Material supplied section start

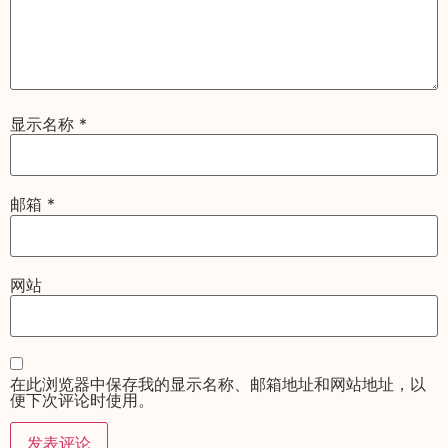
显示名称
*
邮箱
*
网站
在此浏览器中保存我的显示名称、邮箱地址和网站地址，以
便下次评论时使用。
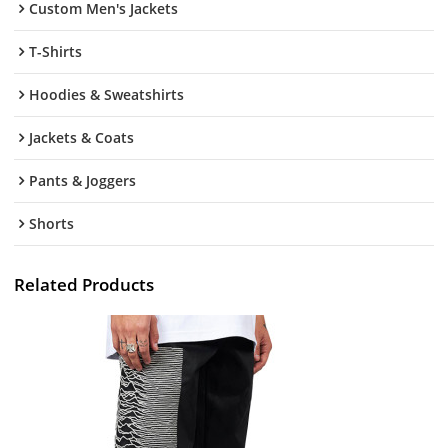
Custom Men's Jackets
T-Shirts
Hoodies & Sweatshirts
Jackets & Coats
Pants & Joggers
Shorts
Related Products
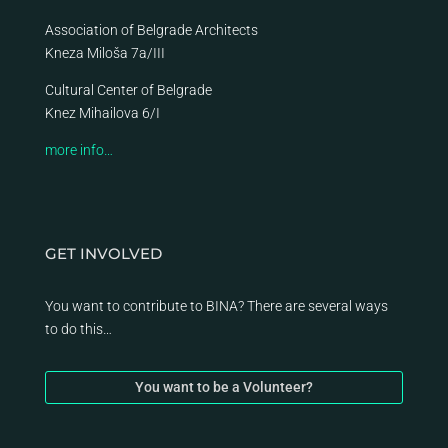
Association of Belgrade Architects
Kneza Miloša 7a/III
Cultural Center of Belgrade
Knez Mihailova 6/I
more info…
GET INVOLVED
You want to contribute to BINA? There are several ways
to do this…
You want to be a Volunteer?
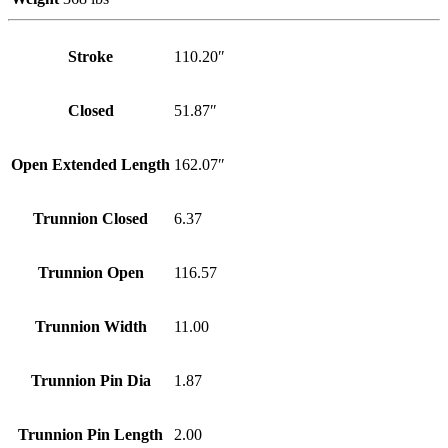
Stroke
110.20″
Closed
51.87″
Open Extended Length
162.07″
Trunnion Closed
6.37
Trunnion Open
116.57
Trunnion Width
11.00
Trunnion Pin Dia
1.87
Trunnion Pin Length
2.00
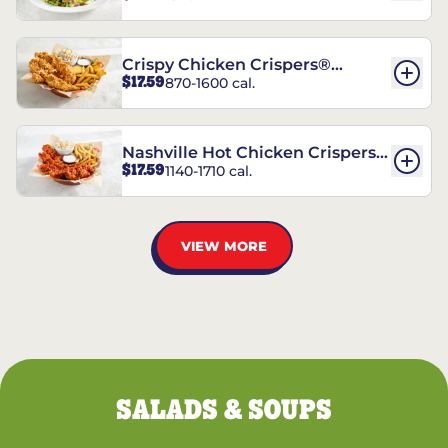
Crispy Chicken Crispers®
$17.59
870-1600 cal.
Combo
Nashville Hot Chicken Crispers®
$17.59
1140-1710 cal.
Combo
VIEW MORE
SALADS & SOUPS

Material supplied section end
Material supplied section start

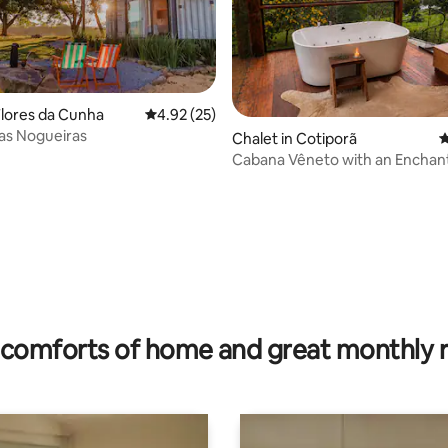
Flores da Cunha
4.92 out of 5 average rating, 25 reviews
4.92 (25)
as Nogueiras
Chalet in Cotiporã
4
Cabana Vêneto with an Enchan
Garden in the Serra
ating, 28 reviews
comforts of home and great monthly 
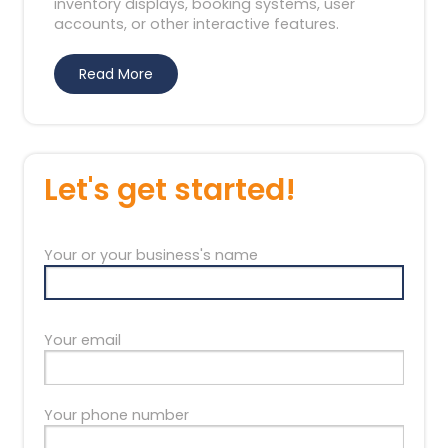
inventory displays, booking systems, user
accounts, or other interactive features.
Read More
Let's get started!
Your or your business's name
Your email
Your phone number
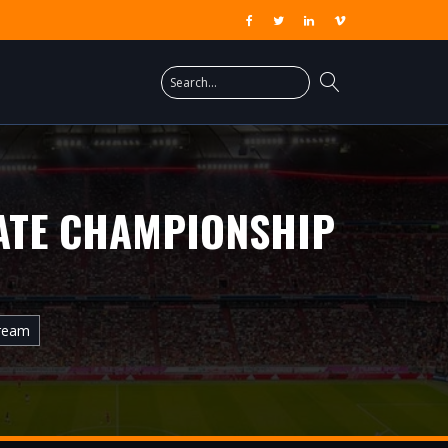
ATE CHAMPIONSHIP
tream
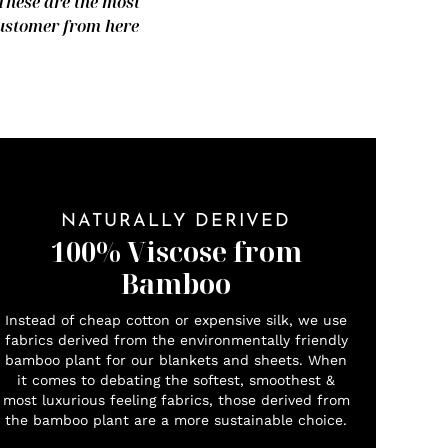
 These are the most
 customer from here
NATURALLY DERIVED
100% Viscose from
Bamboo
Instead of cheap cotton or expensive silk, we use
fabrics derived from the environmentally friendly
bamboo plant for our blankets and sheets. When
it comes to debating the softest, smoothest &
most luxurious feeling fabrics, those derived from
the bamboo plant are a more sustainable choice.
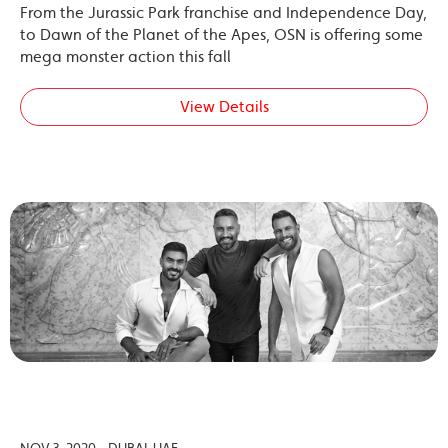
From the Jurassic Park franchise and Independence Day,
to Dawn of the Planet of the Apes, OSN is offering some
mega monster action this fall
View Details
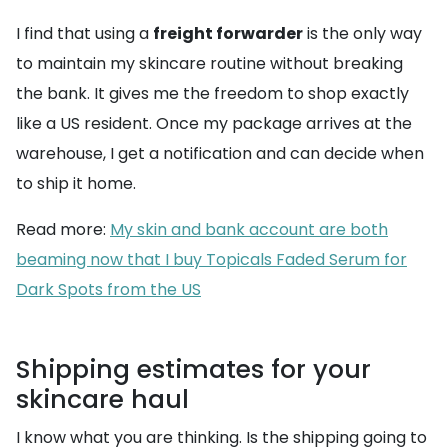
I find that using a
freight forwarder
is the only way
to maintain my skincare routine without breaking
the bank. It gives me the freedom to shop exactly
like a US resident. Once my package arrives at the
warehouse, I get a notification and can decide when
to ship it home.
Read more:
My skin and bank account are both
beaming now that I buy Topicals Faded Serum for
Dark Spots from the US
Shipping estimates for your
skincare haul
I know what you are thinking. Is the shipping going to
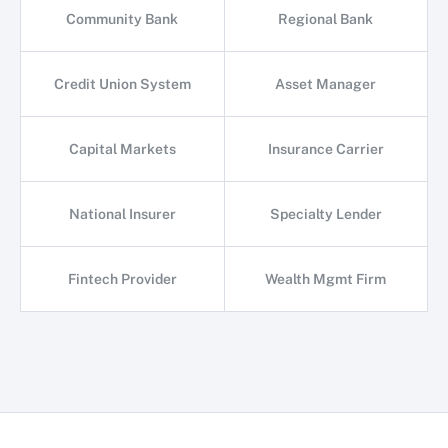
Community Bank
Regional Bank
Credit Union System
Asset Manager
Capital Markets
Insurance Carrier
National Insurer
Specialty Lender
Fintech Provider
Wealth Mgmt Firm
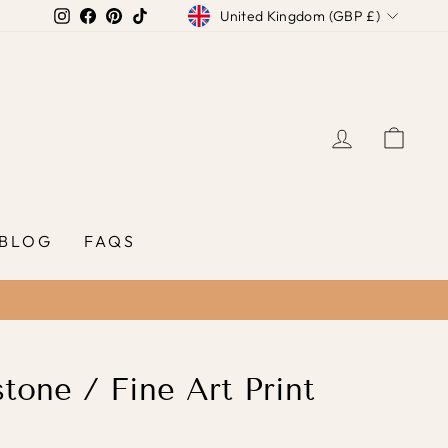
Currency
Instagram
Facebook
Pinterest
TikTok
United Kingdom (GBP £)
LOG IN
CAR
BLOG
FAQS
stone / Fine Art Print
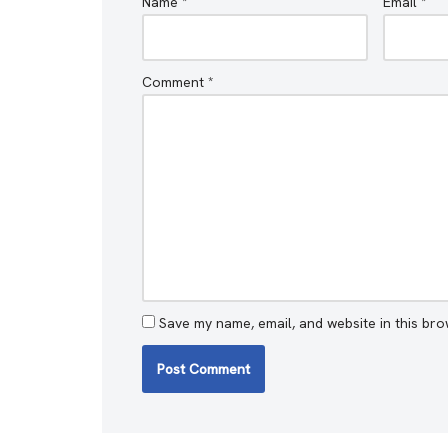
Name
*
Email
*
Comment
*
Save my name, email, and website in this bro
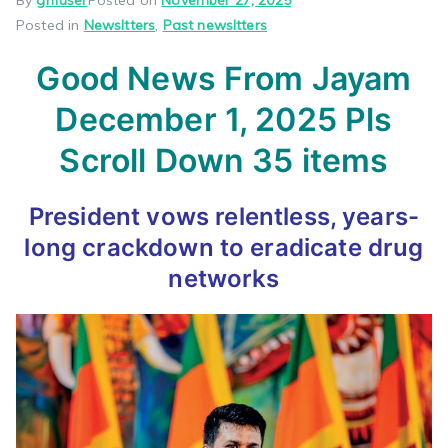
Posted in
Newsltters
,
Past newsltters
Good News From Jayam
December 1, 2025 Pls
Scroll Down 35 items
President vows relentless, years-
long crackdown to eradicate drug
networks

Material supplied section end

▶ **Work order**: Show, from the entries above, every line that includes the string "Trunnion".

▶ **Exercise output**:
Trunnion Closed
Trunnion Open
Trunnion Width
Trunnion Pin Dia
Trunnion Pin Length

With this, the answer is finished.